The honesty about feeling numb in this blog is what really touched a nerve for me. Country Strong was one of the most emotionally honest movies I have ever seen, also about coping with trying to numb pain. Emotional pain is one of those things that is largely ignored or downplayed yet affect every aspect of our lives. Somehow victims of physical abuse are considered to have it worse than people who were psychologically victimized. As a survivor of both I can tell you one is not any less scaring than the other.
As work as started to get better I realized that my deep seated emotional problems have been holding me back professionally. I am defensive and don't criticism well, really who does, but I believe excessively so because I have spent most of my life being criticized. When I feel attacked I go into attack mode. My coping mechanism is eating. It is for most of us on here. When I am eating I don't have to feel or think or care. Drinking provides the same release but I rarely drink anymore. Hiding my eating enabled the habit. As I had to deal with the stress of work and potentially losing my job I put my healthy eating on the back burner. This morning I took a brutal look at my behavior and I have been eating like I was when I was 300 lbs. We all know were I would end up again if I didn't put a stop to this.
Instead of an empty promise to "start again tomorrow" or the phrase I hate more than anything on earth "get back on the wagon" I decided to really think about why I have been eating to cope again. Having my bosses attack me the way that they have over the last 2 months has been traumatizing. In an effort to keep my job I had to swallow my pride, nod my head and tell they are right, and make the changes they wanted me to make. Do I think they are right? A little but not completely. However I made the decision that I can not spend my life acting like a rebellious 13 year old and quit my job every time I don't like the way someone else does something.

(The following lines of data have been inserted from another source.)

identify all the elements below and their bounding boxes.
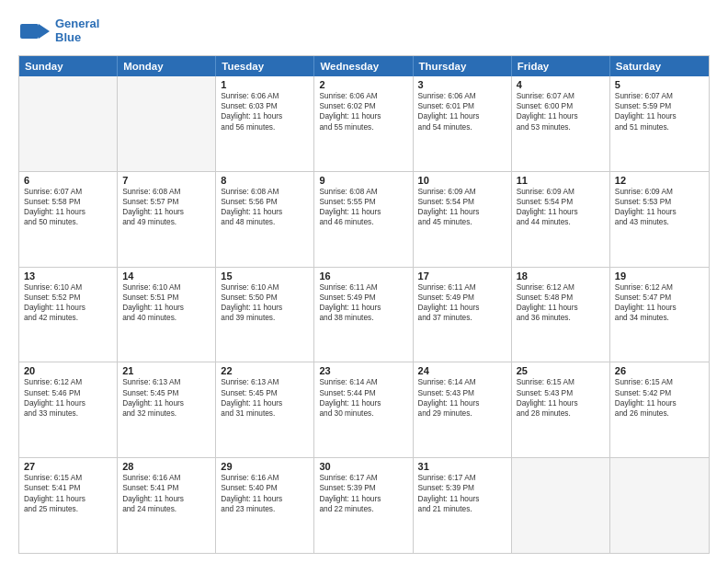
cell-line: Sunset: 5:39 PM	[319, 483, 407, 493]
cell-line: Sunrise: 6:10 AM	[221, 282, 309, 293]
calendar-cell: 7Sunrise: 6:08 AMSunset: 5:57 PMDaylight…	[118, 172, 216, 267]
cell-line: Sunset: 5:45 PM	[122, 388, 210, 398]
cell-line: Sunset: 5:44 PM	[319, 388, 407, 398]
cell-line: Sunrise: 6:12 AM	[517, 282, 605, 293]
cell-line: Daylight: 11 hours	[24, 494, 112, 504]
day-number: 28	[122, 461, 210, 472]
cell-line: Sunrise: 6:17 AM	[418, 473, 506, 483]
calendar-cell	[19, 76, 118, 171]
cell-line: and 24 minutes.	[122, 504, 210, 514]
cell-line: Sunset: 5:39 PM	[418, 483, 506, 493]
cell-line: and 31 minutes.	[221, 408, 309, 419]
day-number: 25	[517, 365, 605, 376]
cell-line: Daylight: 11 hours	[418, 207, 506, 217]
cell-line: Sunrise: 6:06 AM	[221, 91, 309, 101]
calendar-week: 20Sunrise: 6:12 AMSunset: 5:46 PMDayligh…	[19, 362, 709, 458]
calendar-cell: 27Sunrise: 6:15 AMSunset: 5:41 PMDayligh…	[19, 458, 118, 553]
day-number: 16	[319, 270, 407, 282]
calendar-cell: 22Sunrise: 6:13 AMSunset: 5:45 PMDayligh…	[216, 362, 314, 457]
calendar-header-cell: Monday	[118, 56, 216, 76]
day-number: 21	[122, 365, 210, 376]
cell-line: Sunset: 5:41 PM	[24, 483, 112, 493]
cell-line: Sunset: 5:43 PM	[418, 388, 506, 398]
cell-line: Daylight: 11 hours	[615, 111, 704, 121]
day-number: 22	[221, 365, 309, 376]
calendar-body: 1Sunrise: 6:06 AMSunset: 6:03 PMDaylight…	[19, 76, 709, 553]
cell-line: Sunrise: 6:06 AM	[319, 91, 407, 101]
cell-line: Daylight: 11 hours	[24, 207, 112, 217]
cell-line: Sunset: 6:03 PM	[221, 101, 309, 111]
cell-line: and 54 minutes.	[418, 122, 506, 132]
cell-line: Daylight: 11 hours	[24, 398, 112, 408]
day-number: 7	[122, 175, 210, 186]
cell-line: Sunrise: 6:10 AM	[24, 282, 112, 293]
calendar-cell: 20Sunrise: 6:12 AMSunset: 5:46 PMDayligh…	[19, 362, 118, 457]
calendar-header-cell: Wednesday	[314, 56, 413, 76]
cell-line: and 25 minutes.	[24, 504, 112, 514]
cell-line: Sunrise: 6:07 AM	[517, 91, 605, 101]
cell-line: Sunrise: 6:15 AM	[615, 377, 704, 387]
day-number: 20	[24, 365, 112, 376]
cell-line: Sunset: 5:42 PM	[615, 388, 704, 398]
calendar-cell: 17Sunrise: 6:11 AMSunset: 5:49 PMDayligh…	[414, 268, 512, 362]
calendar-cell: 28Sunrise: 6:16 AMSunset: 5:41 PMDayligh…	[118, 458, 216, 553]
cell-line: and 34 minutes.	[615, 313, 704, 323]
calendar-cell	[610, 458, 709, 553]
cell-line: Sunrise: 6:07 AM	[615, 91, 704, 101]
cell-line: Daylight: 11 hours	[122, 494, 210, 504]
cell-line: and 30 minutes.	[319, 408, 407, 419]
cell-line: Sunrise: 6:08 AM	[221, 187, 309, 197]
cell-line: and 50 minutes.	[24, 217, 112, 227]
cell-line: and 44 minutes.	[517, 217, 605, 227]
calendar-cell: 26Sunrise: 6:15 AMSunset: 5:42 PMDayligh…	[610, 362, 709, 457]
calendar-week: 6Sunrise: 6:07 AMSunset: 5:58 PMDaylight…	[19, 172, 709, 268]
cell-line: Sunrise: 6:14 AM	[319, 377, 407, 387]
calendar-header-cell: Saturday	[610, 56, 709, 76]
page: General Blue SundayMondayTuesdayWednesda…	[0, 0, 728, 563]
cell-line: and 23 minutes.	[221, 504, 309, 514]
cell-line: Sunset: 5:52 PM	[24, 293, 112, 303]
calendar-cell: 2Sunrise: 6:06 AMSunset: 6:02 PMDaylight…	[314, 76, 413, 171]
cell-line: Sunset: 5:59 PM	[615, 101, 704, 111]
cell-line: Daylight: 11 hours	[319, 303, 407, 313]
calendar-cell: 30Sunrise: 6:17 AMSunset: 5:39 PMDayligh…	[314, 458, 413, 553]
cell-line: and 42 minutes.	[24, 313, 112, 323]
day-number: 29	[221, 461, 309, 472]
calendar-cell: 3Sunrise: 6:06 AMSunset: 6:01 PMDaylight…	[414, 76, 512, 171]
calendar-cell: 21Sunrise: 6:13 AMSunset: 5:45 PMDayligh…	[118, 362, 216, 457]
day-number: 18	[517, 270, 605, 282]
cell-line: and 22 minutes.	[319, 504, 407, 514]
cell-line: Sunset: 5:45 PM	[221, 388, 309, 398]
day-number: 11	[517, 175, 605, 186]
cell-line: Sunset: 5:46 PM	[24, 388, 112, 398]
cell-line: and 45 minutes.	[418, 217, 506, 227]
calendar-cell: 14Sunrise: 6:10 AMSunset: 5:51 PMDayligh…	[118, 268, 216, 362]
day-number: 9	[319, 175, 407, 186]
calendar-cell: 1Sunrise: 6:06 AMSunset: 6:03 PMDaylight…	[216, 76, 314, 171]
cell-line: Sunrise: 6:11 AM	[418, 282, 506, 293]
cell-line: and 37 minutes.	[418, 313, 506, 323]
svg-rect-0	[20, 24, 39, 39]
calendar-header-cell: Sunday	[19, 56, 118, 76]
day-number: 31	[418, 461, 506, 472]
calendar-cell: 31Sunrise: 6:17 AMSunset: 5:39 PMDayligh…	[414, 458, 512, 553]
day-number: 13	[24, 270, 112, 282]
cell-line: Sunset: 5:53 PM	[615, 197, 704, 207]
cell-line: Daylight: 11 hours	[517, 303, 605, 313]
cell-line: Sunrise: 6:11 AM	[319, 282, 407, 293]
cell-line: Sunset: 5:50 PM	[221, 293, 309, 303]
cell-line: Sunset: 5:48 PM	[517, 293, 605, 303]
calendar-cell: 29Sunrise: 6:16 AMSunset: 5:40 PMDayligh…	[216, 458, 314, 553]
cell-line: Sunset: 5:40 PM	[221, 483, 309, 493]
cell-line: Sunrise: 6:09 AM	[517, 187, 605, 197]
cell-line: Sunset: 5:55 PM	[319, 197, 407, 207]
cell-line: and 38 minutes.	[319, 313, 407, 323]
cell-line: Sunrise: 6:08 AM	[122, 187, 210, 197]
cell-line: Sunset: 5:49 PM	[418, 293, 506, 303]
day-number: 17	[418, 270, 506, 282]
cell-line: Daylight: 11 hours	[418, 398, 506, 408]
cell-line: Daylight: 11 hours	[122, 207, 210, 217]
cell-line: Daylight: 11 hours	[24, 303, 112, 313]
header: General Blue	[18, 15, 710, 48]
day-number: 26	[615, 365, 704, 376]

Part of life is getting along with other people and if I was going to take anything away from this job it was going to be to learn to handle conflict better.
This week my boss told me she never thought I could do all the things she asked of me to do. There were still a lot of things she said I disagree with but I have made the conscious decision to start taking what I want from situations and leave the bad stuff behind. This can apply to my whole life. Maybe I will never be able to wash away all of the abuse I suffered, in fact I am positive I can not, but I can let it go and stop letting it control all aspects of my life. I am not a victim anymore and eating to numb myself is counter productive to the life I want. In the last week 2 different members of fiancés family told him they were stunned by how much I have changed and how happy they are for me. I want to keep feeling this way.

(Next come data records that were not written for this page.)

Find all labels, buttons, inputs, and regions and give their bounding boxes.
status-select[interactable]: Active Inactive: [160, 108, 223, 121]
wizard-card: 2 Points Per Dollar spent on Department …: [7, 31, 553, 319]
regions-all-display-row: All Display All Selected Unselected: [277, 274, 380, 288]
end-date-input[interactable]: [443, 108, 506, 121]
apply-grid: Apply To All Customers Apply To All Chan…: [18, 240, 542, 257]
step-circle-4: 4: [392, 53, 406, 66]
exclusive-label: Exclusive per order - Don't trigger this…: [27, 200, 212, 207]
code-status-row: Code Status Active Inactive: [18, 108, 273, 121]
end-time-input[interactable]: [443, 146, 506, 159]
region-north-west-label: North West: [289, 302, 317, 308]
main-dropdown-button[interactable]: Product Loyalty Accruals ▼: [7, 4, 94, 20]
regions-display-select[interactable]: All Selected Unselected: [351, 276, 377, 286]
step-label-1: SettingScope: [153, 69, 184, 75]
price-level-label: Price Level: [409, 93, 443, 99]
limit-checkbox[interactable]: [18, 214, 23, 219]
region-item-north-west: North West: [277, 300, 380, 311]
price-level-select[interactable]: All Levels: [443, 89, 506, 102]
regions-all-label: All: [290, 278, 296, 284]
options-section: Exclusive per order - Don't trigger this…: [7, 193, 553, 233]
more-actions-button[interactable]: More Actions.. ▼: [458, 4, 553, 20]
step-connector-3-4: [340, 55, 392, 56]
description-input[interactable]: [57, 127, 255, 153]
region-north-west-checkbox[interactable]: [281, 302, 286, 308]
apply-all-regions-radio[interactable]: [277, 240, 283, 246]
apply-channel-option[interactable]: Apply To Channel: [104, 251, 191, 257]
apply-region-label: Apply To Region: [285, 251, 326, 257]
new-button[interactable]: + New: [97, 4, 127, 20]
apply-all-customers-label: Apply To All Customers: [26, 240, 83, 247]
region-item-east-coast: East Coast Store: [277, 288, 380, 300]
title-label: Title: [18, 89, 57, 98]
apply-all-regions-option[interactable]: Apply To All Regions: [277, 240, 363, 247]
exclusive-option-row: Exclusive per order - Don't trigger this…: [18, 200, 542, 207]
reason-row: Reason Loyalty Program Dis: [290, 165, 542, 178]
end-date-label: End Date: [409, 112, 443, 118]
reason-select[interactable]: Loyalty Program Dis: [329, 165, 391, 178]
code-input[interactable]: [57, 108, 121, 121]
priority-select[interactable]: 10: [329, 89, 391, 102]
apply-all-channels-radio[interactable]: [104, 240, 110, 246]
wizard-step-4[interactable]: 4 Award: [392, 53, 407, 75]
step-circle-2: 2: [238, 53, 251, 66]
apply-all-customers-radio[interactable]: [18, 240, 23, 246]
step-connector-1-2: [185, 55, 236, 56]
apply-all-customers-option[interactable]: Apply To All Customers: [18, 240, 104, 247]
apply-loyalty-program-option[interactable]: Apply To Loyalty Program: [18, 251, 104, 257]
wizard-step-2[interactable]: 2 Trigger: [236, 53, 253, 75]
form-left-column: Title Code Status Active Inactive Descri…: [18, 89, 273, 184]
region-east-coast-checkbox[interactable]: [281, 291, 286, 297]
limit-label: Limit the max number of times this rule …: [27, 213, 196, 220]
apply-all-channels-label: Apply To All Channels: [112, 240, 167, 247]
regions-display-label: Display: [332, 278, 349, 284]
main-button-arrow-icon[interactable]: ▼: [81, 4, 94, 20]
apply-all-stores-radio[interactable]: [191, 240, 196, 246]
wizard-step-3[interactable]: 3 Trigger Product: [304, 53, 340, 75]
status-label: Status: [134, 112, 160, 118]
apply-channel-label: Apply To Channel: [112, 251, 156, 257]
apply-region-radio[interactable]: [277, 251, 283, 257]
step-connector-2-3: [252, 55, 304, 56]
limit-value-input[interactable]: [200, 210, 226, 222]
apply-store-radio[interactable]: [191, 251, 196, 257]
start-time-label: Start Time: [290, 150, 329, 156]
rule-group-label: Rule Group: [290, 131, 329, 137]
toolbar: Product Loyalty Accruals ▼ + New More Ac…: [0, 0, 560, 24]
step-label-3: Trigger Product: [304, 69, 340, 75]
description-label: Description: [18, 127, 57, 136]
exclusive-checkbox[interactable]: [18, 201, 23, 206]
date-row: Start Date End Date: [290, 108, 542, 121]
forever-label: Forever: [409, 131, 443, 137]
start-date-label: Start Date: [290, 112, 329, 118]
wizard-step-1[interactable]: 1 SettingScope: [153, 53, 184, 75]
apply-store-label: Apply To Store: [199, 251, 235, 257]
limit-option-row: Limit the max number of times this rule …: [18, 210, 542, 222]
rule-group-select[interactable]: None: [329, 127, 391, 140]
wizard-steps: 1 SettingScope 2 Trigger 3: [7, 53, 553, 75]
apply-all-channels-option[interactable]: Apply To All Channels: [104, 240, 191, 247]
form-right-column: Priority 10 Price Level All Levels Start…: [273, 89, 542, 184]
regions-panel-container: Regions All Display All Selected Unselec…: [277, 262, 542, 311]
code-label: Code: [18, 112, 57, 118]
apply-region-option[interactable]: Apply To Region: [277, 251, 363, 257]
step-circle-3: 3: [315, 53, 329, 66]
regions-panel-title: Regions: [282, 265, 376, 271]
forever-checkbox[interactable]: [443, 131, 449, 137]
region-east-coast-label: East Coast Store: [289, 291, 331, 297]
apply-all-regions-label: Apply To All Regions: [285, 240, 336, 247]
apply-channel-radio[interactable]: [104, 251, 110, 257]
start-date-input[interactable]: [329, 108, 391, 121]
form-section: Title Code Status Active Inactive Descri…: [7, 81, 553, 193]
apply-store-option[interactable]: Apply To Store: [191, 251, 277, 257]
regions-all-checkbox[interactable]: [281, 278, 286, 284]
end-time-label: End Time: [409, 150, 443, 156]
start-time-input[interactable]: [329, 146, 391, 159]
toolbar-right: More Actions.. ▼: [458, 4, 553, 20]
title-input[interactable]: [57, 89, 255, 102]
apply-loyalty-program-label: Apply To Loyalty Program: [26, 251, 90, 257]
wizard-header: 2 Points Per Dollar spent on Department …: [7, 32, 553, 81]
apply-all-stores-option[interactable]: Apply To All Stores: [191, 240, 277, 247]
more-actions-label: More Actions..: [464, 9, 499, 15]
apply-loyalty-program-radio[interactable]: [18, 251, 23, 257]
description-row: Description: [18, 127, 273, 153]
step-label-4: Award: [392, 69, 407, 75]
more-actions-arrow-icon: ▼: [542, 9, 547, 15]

Not hating myself had interesting side effects. It also made me complacent. Once I reached a weight that I was attractive again and felt good about myself I stopped trying so hard. However the reality is I am not where I want to be yet. If I was there I would not be eating to hand stress the way I have been these past few weeks. The only reason I think I have not regained weight is because I haven't been doing it daily. More like alternating good and bad days. Emotional scars are the hardest to face because they are hidden. There is no physical reminder of our pain, just emotional. Those are easier to ignore or misinterpret.

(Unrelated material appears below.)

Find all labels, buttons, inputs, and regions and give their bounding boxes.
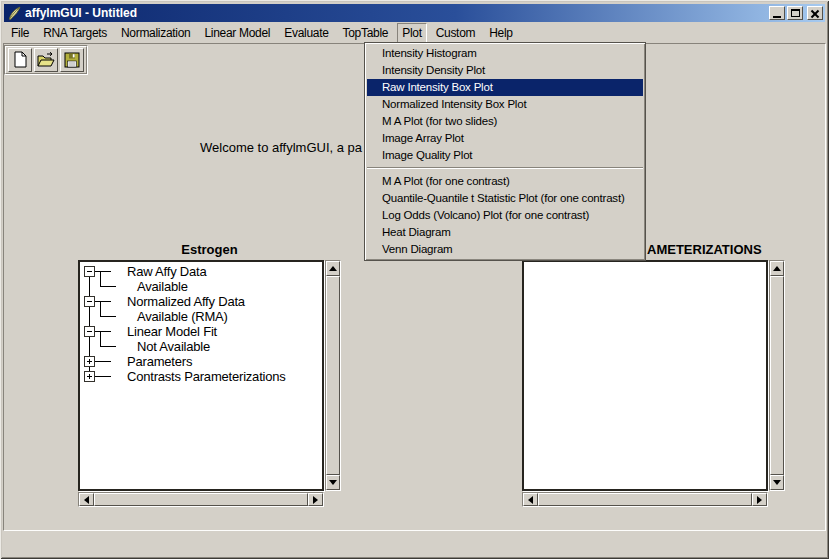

A healthy life is a life that is in balance and lets go of pain. As we let the pain go and improve ourselves it does get easier. Tonight I went to the gym and attacked the weights and I could feel the anger melting. Finding a way to cope is what this is all about. It may be different for each of us but there is a solution outside of destructive habits. It might be easier to eat or drink but neither of those things will bring us what we desire. The life you want is possible. Opportunities exist for those who show up and take them. So I am going to stop being the only roadblock in my own road to happiness and let myself let it go and be happy.